(Saved data entries)

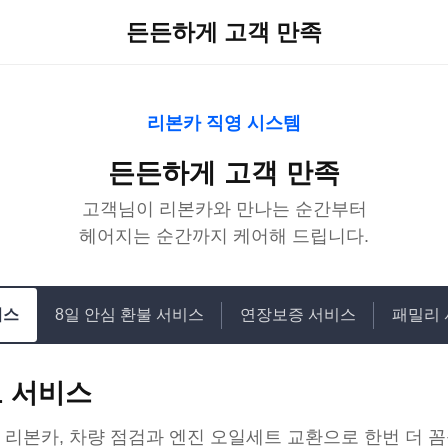
든든하게 고객 만족
리본카 직영 시스템
든든하게 고객 만족
고객님이 리본카와 만나는 순간부터
헤어지는 순간까지 케어해 드립니다.
비스
8일 안심 환불 서비스
연장보증 서비스
패밀리
고 서비스
 리본카, 차량 점검과 엔진 오일세트 교환으로 한번 더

* Aim of the task:
Could every line above be set down exactly, with the pictures omitted?

* Solution to this task:
든든하게 고객 만족
리본카 직영 시스템
든든하게 고객 만족
고객님이 리본카와 만나는 순간부터
헤어지는 순간까지 케어해 드립니다.
비스
8일 안심 환불 서비스
연장보증 서비스
패밀리
고 서비스
 리본카, 차량 점검과 엔진 오일세트 교환으로 한번 더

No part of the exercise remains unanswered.